In an embodiment of the invention, the model training module 2 constructs the YOLOv5s-Light target detection framework through methods such as a lightweight network idea, activation function replacement, a channel attention mechanism, and network channel number compression, respectively.
In an embodiment of the present invention, the information processing module 3 is configured to input the set of images to be detected into a YOLOv5s-Light target detection training framework to obtain a target detection set, where the target detection set includes a head target image, a head image wearing a helmet, and a rider image.
In an embodiment of the present invention, the riding detection module 4 is configured to detect the target detection set by using a riding detection algorithm to obtain a target detection result, where the riding detection algorithm is to filter out all pedestrian targets whose Intersection ratio (IoU) with a category target frame of the image of the rider is smaller than an adaptive threshold.
EXAMPLE III
Referring to fig. 7, fig. 7 is a schematic structural diagram of a helmet detection electronic device based on the improved YOLOv5s according to an embodiment of the present invention.
The embodiment discloses a helmet detection electronic device based on improved YOLOv5s, including: the system comprises a processor, a communication interface, a memory and a communication bus, wherein the processor, the communication interface and the memory are communicated with each other through the communication bus;
a memory for storing a computer program;
a processor for implementing the method steps of any of the embodiments when executing the computer program.
The helmet detection electronic device based on the improved YOLOv5s provided by the embodiment of the present invention can implement the above method embodiments, and the implementation principle and technical effect are similar, and are not described herein again.
Example four
Yet another embodiment of the present invention provides a computer-readable storage medium having stored thereon a computer program which, when executed by a processor, performs the steps of:
constructing a YOLOv5s-Light target detection framework;
training the YOLOv5s-Light target detection frame by using a target image training set to obtain a YOLOv5s-Light target detection training frame;
inputting an image set to be detected into a YOLOv5s-Light target detection training frame to obtain a target detection set;
and detecting the target detection set by using a riding detection algorithm to obtain a target detection result.
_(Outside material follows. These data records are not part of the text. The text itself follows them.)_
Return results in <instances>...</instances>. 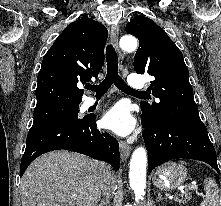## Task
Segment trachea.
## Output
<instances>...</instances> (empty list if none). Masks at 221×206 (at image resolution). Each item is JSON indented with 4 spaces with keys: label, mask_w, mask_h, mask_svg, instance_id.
<instances>
[{
    "label": "trachea",
    "mask_w": 221,
    "mask_h": 206,
    "mask_svg": "<svg viewBox=\"0 0 221 206\" xmlns=\"http://www.w3.org/2000/svg\"><path fill=\"white\" fill-rule=\"evenodd\" d=\"M107 75L99 85H87L86 89L96 92V96H103L108 89L114 84L122 91L134 93H143L130 88L118 74V57L114 47L109 44L106 48Z\"/></svg>",
    "instance_id": "trachea-1"
}]
</instances>
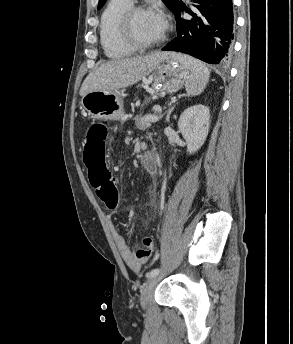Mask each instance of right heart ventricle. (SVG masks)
Wrapping results in <instances>:
<instances>
[{
	"label": "right heart ventricle",
	"mask_w": 293,
	"mask_h": 344,
	"mask_svg": "<svg viewBox=\"0 0 293 344\" xmlns=\"http://www.w3.org/2000/svg\"><path fill=\"white\" fill-rule=\"evenodd\" d=\"M131 5L128 0H109L101 13L99 38L104 54L110 59L127 58L136 51L122 40L118 29L120 16Z\"/></svg>",
	"instance_id": "e07e8e85"
}]
</instances>
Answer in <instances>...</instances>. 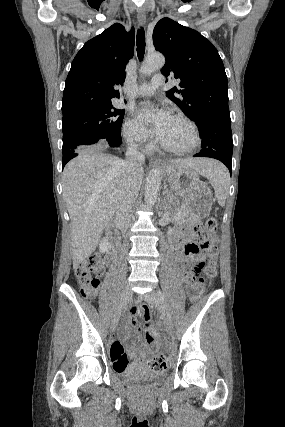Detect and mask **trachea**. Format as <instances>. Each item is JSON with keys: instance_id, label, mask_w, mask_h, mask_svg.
Returning <instances> with one entry per match:
<instances>
[{"instance_id": "3493384b", "label": "trachea", "mask_w": 285, "mask_h": 427, "mask_svg": "<svg viewBox=\"0 0 285 427\" xmlns=\"http://www.w3.org/2000/svg\"><path fill=\"white\" fill-rule=\"evenodd\" d=\"M136 45H137V55L139 60H142L145 53V31L144 28H140L137 30V36H136Z\"/></svg>"}]
</instances>
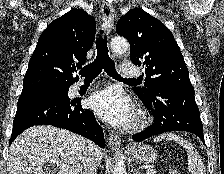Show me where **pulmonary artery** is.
I'll use <instances>...</instances> for the list:
<instances>
[{
    "instance_id": "e3ab8cb5",
    "label": "pulmonary artery",
    "mask_w": 224,
    "mask_h": 174,
    "mask_svg": "<svg viewBox=\"0 0 224 174\" xmlns=\"http://www.w3.org/2000/svg\"><path fill=\"white\" fill-rule=\"evenodd\" d=\"M122 74L125 77L139 76L141 75V70L139 67L135 66L134 64L126 63L123 65ZM79 87H80L79 85H76L75 89H78Z\"/></svg>"
}]
</instances>
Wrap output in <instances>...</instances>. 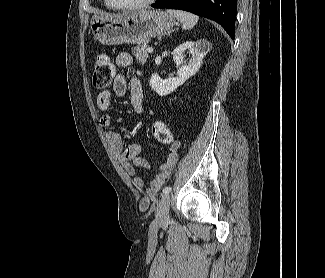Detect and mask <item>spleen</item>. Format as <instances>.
Listing matches in <instances>:
<instances>
[{"mask_svg":"<svg viewBox=\"0 0 325 278\" xmlns=\"http://www.w3.org/2000/svg\"><path fill=\"white\" fill-rule=\"evenodd\" d=\"M167 13L176 17L178 21L182 24L183 29L189 30L192 29L199 20L197 15L192 13L181 11V10H167Z\"/></svg>","mask_w":325,"mask_h":278,"instance_id":"spleen-1","label":"spleen"}]
</instances>
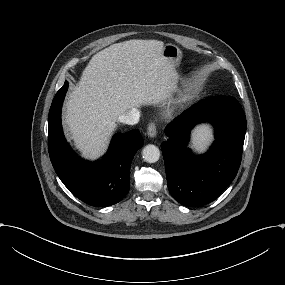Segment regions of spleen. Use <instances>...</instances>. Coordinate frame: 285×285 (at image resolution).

The computer-readable storage medium provided by the embodiment of the present invention may implement the above method embodiments, and the implementation principle and technical effect are similar, which are not described herein again.
The foregoing is a more detailed description of the invention in connection with specific preferred embodiments and it is not intended that the invention be limited to these specific details. For those skilled in the art to which the invention pertains, several simple deductions or substitutions can be made without departing from the spirit of the invention, and all shall be considered as belonging to the protection scope of the invention.